How locations and coordinates are handled

  • Picked on a map. Reporters drop a pin on a map of Ontario. Coordinates are stored as latitude/longitude in WGS 84 (EPSG:4326), the same coordinate system used by Google Maps, GPS, and most GIS tools.
  • Address is reverse-geocoded. A human-readable address is looked up from the pin so the report is searchable by street name. The original coordinates remain the source of truth — the address is a convenience label.
  • Precision. Coordinates are stored at full precision (~1 m) but should be treated as approximate to the block. A reporter on a moving sidewalk or rushing to help cannot be expected to place a pin within a metre of the event.
  • Scope. Reports are collected from anywhere in Ontario. Reports outside the province are not collected.
  • No reporter location tracking. The pin is the location of the incident, never the location of the reporter's device. Browser geolocation is only used (with permission) as a starting hint for the map.

How time is recorded

  • occurred_at — the time of the incident, as best recalled by the reporter. Stored in UTC, displayed in the local time zone (America/Toronto).
  • created_at — when the report was submitted. Used for moderation and to detect delayed reporting, not for trend analysis.

What is public in /data

The Data & downloads page, the public map, and every CSV / GeoJSON / PDF export include the same fields:

idRandom UUID. Lets you reference a report without exposing the reporter.
occurred_atLocal time of the incident.
incident_typeOne of the categories above.
latitude, longitudeWGS 84 decimal degrees.
addressReverse-geocoded street address.
descriptionThe reporter's own words. May be empty.
detailsStructured follow-up answers (e.g. failure to stop or yield factors).
has_photo / has_videoBooleans only — the file URLs themselves are NOT in exports.
corroborationsNumber of additional witnesses who confirmed this same incident (see below).

Never public, never exported

reporter_nameStored only for the project team's follow-up.
reporter_emailStored only for the project team's follow-up.
IP addresses, device infoNot collected for analysis.

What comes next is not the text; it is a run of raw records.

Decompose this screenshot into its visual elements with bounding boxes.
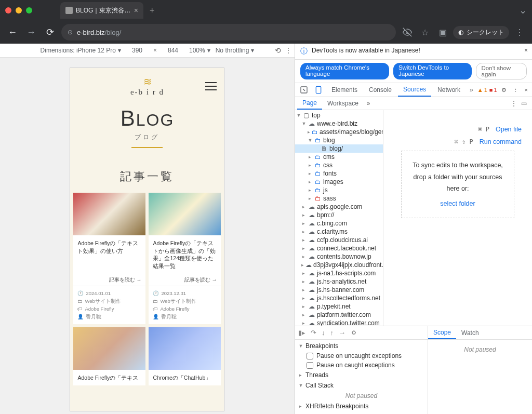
tree-folder[interactable]: ▸🗀css <box>295 161 383 169</box>
threads-header[interactable]: ▸Threads <box>297 370 425 380</box>
tree-folder[interactable]: ▸🗀images <box>295 178 383 186</box>
tree-folder[interactable]: ▸🗀fonts <box>295 169 383 178</box>
tab-network[interactable]: Network <box>432 83 466 97</box>
tree-domain[interactable]: ▸☁connect.facebook.net <box>295 244 383 252</box>
close-banner-icon[interactable]: × <box>524 47 528 54</box>
article-card[interactable]: Chromeの「ChatHub」 <box>149 327 221 386</box>
address-bar[interactable]: ⊙ e-bird.biz/blog/ <box>61 24 396 41</box>
tree-domain[interactable]: ▸☁apis.google.com <box>295 203 383 211</box>
minimize-window-button[interactable] <box>16 7 22 14</box>
article-card[interactable]: Adobe Fireflyの「テキス <box>73 327 145 386</box>
throttling-selector[interactable]: No throttling▾ <box>216 47 255 54</box>
device-selector[interactable]: Dimensions: iPhone 12 Pro▾ <box>41 47 121 54</box>
tree-domain[interactable]: ▸☁p.typekit.net <box>295 302 383 311</box>
article-card[interactable]: Adobe Fireflyの「テキストから画像生成」の「効果」全124種類を使っ… <box>149 193 221 324</box>
width-input[interactable]: 390 <box>126 47 148 54</box>
pause-uncaught-checkbox[interactable] <box>307 353 313 359</box>
tree-domain[interactable]: ▸☁bpm:// <box>295 211 383 219</box>
step-out-icon[interactable]: ↑ <box>330 329 334 337</box>
readmore-link[interactable]: 記事を読む → <box>149 274 221 286</box>
subtab-menu-icon[interactable]: ⋮ <box>511 100 517 107</box>
callstack-header[interactable]: ▼Call Stack <box>297 380 425 391</box>
pause-caught-checkbox[interactable] <box>307 362 313 369</box>
tab-elements[interactable]: Elements <box>326 83 363 97</box>
readmore-link[interactable]: 記事を読む → <box>73 274 145 286</box>
tree-domain[interactable]: ▸☁platform.twitter.com <box>295 311 383 319</box>
breakpoints-header[interactable]: ▼Breakpoints <box>297 341 425 351</box>
switch-language-button[interactable]: Switch DevTools to Japanese <box>393 63 472 79</box>
tab-watch[interactable]: Watch <box>456 326 484 339</box>
rotate-icon[interactable]: ⟲ <box>275 46 281 55</box>
tree-domain[interactable]: ▸☁c.clarity.ms <box>295 228 383 236</box>
reload-button[interactable]: ⟳ <box>43 25 57 39</box>
pause-uncaught-row[interactable]: Pause on uncaught exceptions <box>297 351 425 360</box>
tree-folder[interactable]: ▸🗀cms <box>295 153 383 161</box>
dont-show-again-button[interactable]: Don't show again <box>476 63 527 79</box>
step-icon[interactable]: → <box>339 329 345 337</box>
chevron-down-icon[interactable]: ⌄ <box>519 5 532 16</box>
emulated-page[interactable]: ≋ e-b i r d BLOG ブログ 記事一覧 Adobe Fireflyの… <box>70 68 224 411</box>
close-tab-icon[interactable]: × <box>134 6 138 15</box>
always-match-language-button[interactable]: Always match Chrome's language <box>300 63 389 79</box>
article-card[interactable]: Adobe Fireflyの「テキスト効果」の使い方 記事を読む → 🕐2024… <box>73 193 145 324</box>
warning-badge[interactable]: ▲1 <box>477 87 487 93</box>
tree-domain[interactable]: ▸☁syndication.twitter.com <box>295 319 383 326</box>
resume-icon[interactable]: ▮▸ <box>298 329 305 337</box>
tree-site[interactable]: ▼☁www.e-bird.biz <box>295 119 383 128</box>
pause-caught-row[interactable]: Pause on caught exceptions <box>297 360 425 370</box>
collapse-icon[interactable]: ▭ <box>521 100 527 107</box>
hamburger-menu-icon[interactable] <box>205 82 217 90</box>
device-toggle-icon[interactable] <box>312 86 325 94</box>
tree-domain[interactable]: ▸☁js-na1.hs-scripts.com <box>295 269 383 277</box>
tree-folder[interactable]: ▸🗀assets/images/blog/genericon <box>295 128 383 136</box>
tab-sources[interactable]: Sources <box>398 83 431 97</box>
maximize-window-button[interactable] <box>26 7 32 14</box>
forward-button[interactable]: → <box>24 25 38 39</box>
tree-domain[interactable]: ▸☁d3pj3vgx4ijpjx.cloudfront.net <box>295 261 383 269</box>
subtab-workspace[interactable]: Workspace <box>322 97 364 110</box>
sync-dropzone[interactable]: To sync edits to the workspace, drop a f… <box>401 151 514 218</box>
site-info-icon[interactable]: ⊙ <box>68 29 73 36</box>
inspect-icon[interactable] <box>297 86 311 94</box>
subtab-page[interactable]: Page <box>297 97 322 110</box>
xhr-breakpoints-header[interactable]: ▸XHR/fetch Breakpoints <box>297 401 425 411</box>
deactivate-breakpoints-icon[interactable]: ⭘ <box>351 329 357 337</box>
dom-breakpoints-header[interactable]: ▸DOM Breakpoints <box>297 411 425 414</box>
bookmark-star-icon[interactable]: ☆ <box>418 25 432 39</box>
gear-icon[interactable]: ⚙ <box>499 87 509 94</box>
back-button[interactable]: ← <box>5 25 20 39</box>
tab-console[interactable]: Console <box>364 83 397 97</box>
tree-domain[interactable]: ▸☁js.hs-analytics.net <box>295 277 383 286</box>
step-over-icon[interactable]: ↷ <box>311 329 316 337</box>
tree-folder[interactable]: ▸🗀js <box>295 186 383 194</box>
close-window-button[interactable] <box>5 7 11 14</box>
tree-domain[interactable]: ▸☁contents.bownow.jp <box>295 252 383 261</box>
eye-off-icon[interactable] <box>400 25 415 39</box>
tree-file-selected[interactable]: 🗎blog/ <box>295 144 383 153</box>
site-logo[interactable]: ≋ e-b i r d <box>89 75 205 97</box>
tree-domain[interactable]: ▸☁js.hs-banner.com <box>295 286 383 294</box>
close-devtools-icon[interactable]: × <box>523 87 530 93</box>
tree-domain[interactable]: ▸☁c.bing.com <box>295 219 383 228</box>
devtools-menu-icon[interactable]: ⋮ <box>511 87 521 94</box>
browser-menu-icon[interactable]: ⋮ <box>512 25 527 39</box>
zoom-selector[interactable]: 100%▾ <box>189 47 210 54</box>
file-tree[interactable]: ▼▢top ▼☁www.e-bird.biz ▸🗀assets/images/b… <box>295 110 383 326</box>
select-folder-link[interactable]: select folder <box>407 198 509 210</box>
step-into-icon[interactable]: ↓ <box>322 329 325 337</box>
error-badge[interactable]: ■1 <box>489 87 497 93</box>
openfile-link[interactable]: Open file <box>496 126 522 133</box>
subtabs-overflow-icon[interactable]: » <box>364 100 374 107</box>
panel-icon[interactable]: ▣ <box>435 25 450 39</box>
browser-tab[interactable]: BLOG｜東京渋谷のWeb制作会 × <box>60 2 143 19</box>
runcmd-link[interactable]: Run command <box>480 138 522 145</box>
tree-folder[interactable]: ▼🗀blog <box>295 136 383 144</box>
new-tab-button[interactable]: + <box>150 6 154 15</box>
tree-domain[interactable]: ▸☁js.hscollectedforms.net <box>295 294 383 302</box>
tab-scope[interactable]: Scope <box>428 326 456 339</box>
tree-domain[interactable]: ▸☁ccfp.cloudcircus.ai <box>295 236 383 244</box>
tabs-overflow-icon[interactable]: » <box>467 86 476 94</box>
device-toolbar-menu-icon[interactable]: ⋮ <box>285 47 291 54</box>
tree-top[interactable]: ▼▢top <box>295 111 383 119</box>
height-input[interactable]: 844 <box>162 47 184 54</box>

Reporter contact details are accessible only to the project team. They are stripped at the database query level before any data reaches the public site, the public map, or any download.

Known limitations

  • Selection bias. People who know about the site and choose to report are not a random sample of road users. Streets with active residents may appear more dangerous than streets with similar conditions but quieter neighbours.
  • One report per observation. A single crash may be reported by several witnesses, or by none at all. Counts should be read as "reports about incidents," not "incidents."
  • No verification. Reports are not individually verified against police or insurance records. Obvious abuse can be flagged from the public map and reviewed by the project team.
  • Recall. Times and exact locations depend on the reporter's memory at the moment of submission.

Citing this data

If you use this data in a report, presentation, or council packet, please cite it as:

CIVIC Street Report — community road safety reports, Ontario. Retrieved 6/6/2026.